5. Perlu mengedukasi perempuan bahwa mereka tak boleh menerima kekerasan

Kekerasan Gender dari Kacamata Sosial, Patriarki Biang Keladinya?Suasana acara Indonesia Millennial and Gen Z Summit (IMGS) 2023. (IDN Times/Tata Firza)

Maka, kunci untuk melakukan pencegahan atau penanganan isu ini kata dia bisa dilakukan dengan edukasi. Perempuan dan anak perempuan harus diberi pemahaman soal apa yang mereka alami. Contohnya, saat ada keluarga yang melakukan kekerasan itu adalah sebuah kesalahan dan tak boleh menerima sebagai sesuatu yang wajar.
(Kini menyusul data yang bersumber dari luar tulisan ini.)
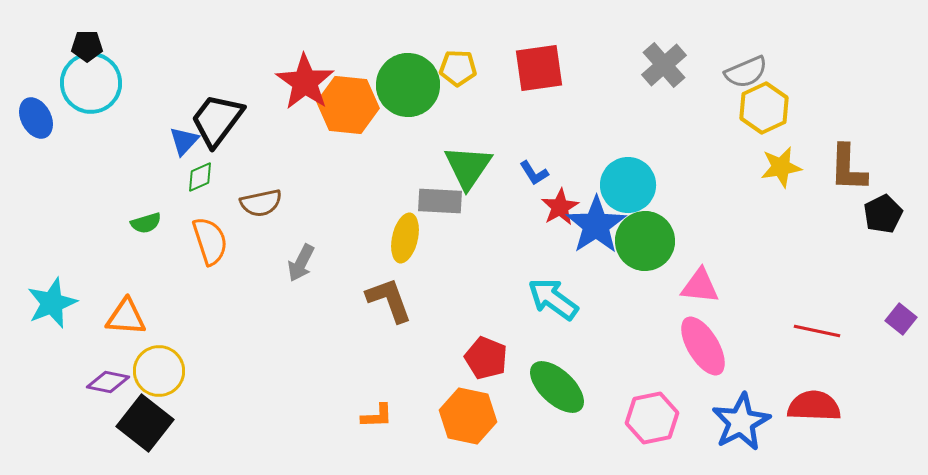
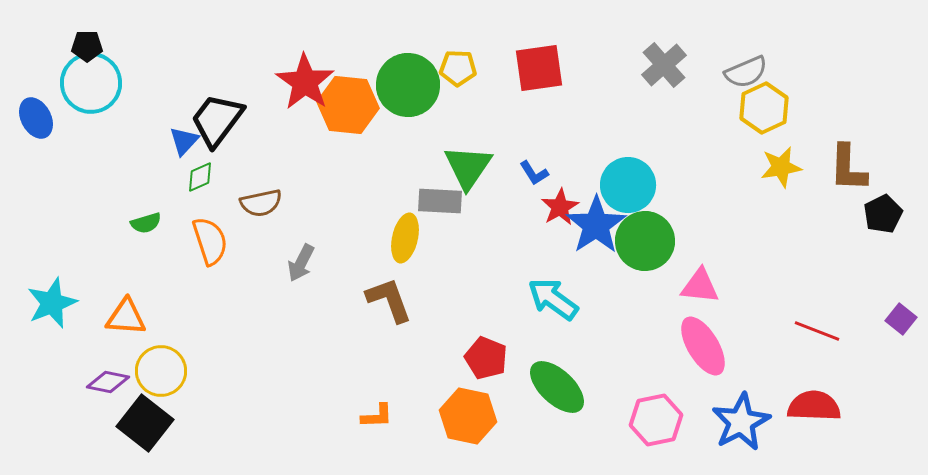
red line at (817, 331): rotated 9 degrees clockwise
yellow circle at (159, 371): moved 2 px right
pink hexagon at (652, 418): moved 4 px right, 2 px down
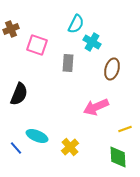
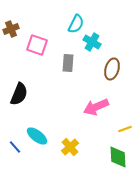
cyan ellipse: rotated 15 degrees clockwise
blue line: moved 1 px left, 1 px up
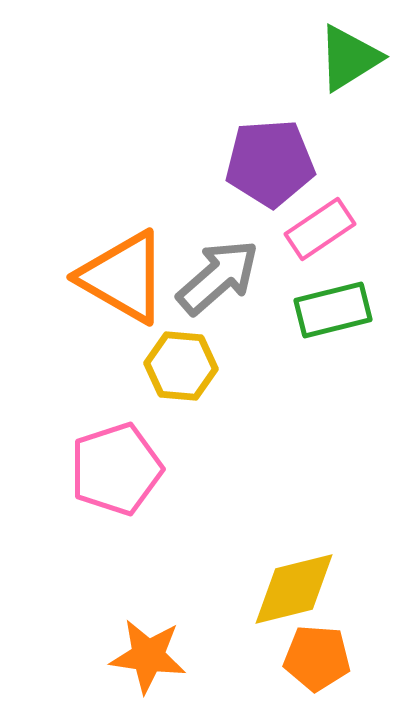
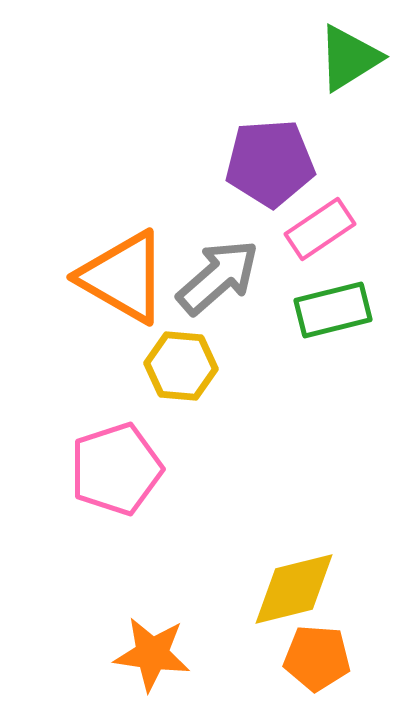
orange star: moved 4 px right, 2 px up
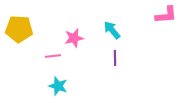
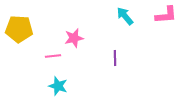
cyan arrow: moved 13 px right, 14 px up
“Sekali lagi, itu sesuatu yang salah dan banyak perempuan yang tidak menyadari itu. Sehingga mereka menerimanya dengan tanda kutip keikhlasan,” kata dia.

Bahkan tak sedikit kondisi yang ada malah membuat perempuan menormalisasi kekerasan yang perempuan lain alami, dengan dalih bersabar atau menerima bahwa perempuan kodratnya adalah disakiti.

“Ini sebuah kekeliruan akibat lemahnya pengetahuan dan pendidikan. Sehingga ketika perempuan mendapatkan pendidikan yang baik, mereka tahu hak dan kewajiban mereka sebagai sesama manusia,” kata dia.

Baca Juga: Kasus Femisida di Indonesia Meningkat, Kekerasan Ekstrem dan Brutal

6. Perempuan yang berani melawan kurangi angka laki-laki yang semena-mena

Kekerasan Gender dari Kacamata Sosial, Patriarki Biang Keladinya?Suasana acara Indonesia Millennial and Gen Z Summit (IMGS) 2023. (IDN Times/Tata Firza)

Dengan pemikiran perempuan berdaya dan menolak kekerasan yang mereka alami, Devie mengatakan perempuan bisa berjalan di atas kakinya sendiri, dengan berdaya secara ekonomi dan potensi menjadi korban kekerasan bisa berkurang, minimal bisa melakukan perlawanan.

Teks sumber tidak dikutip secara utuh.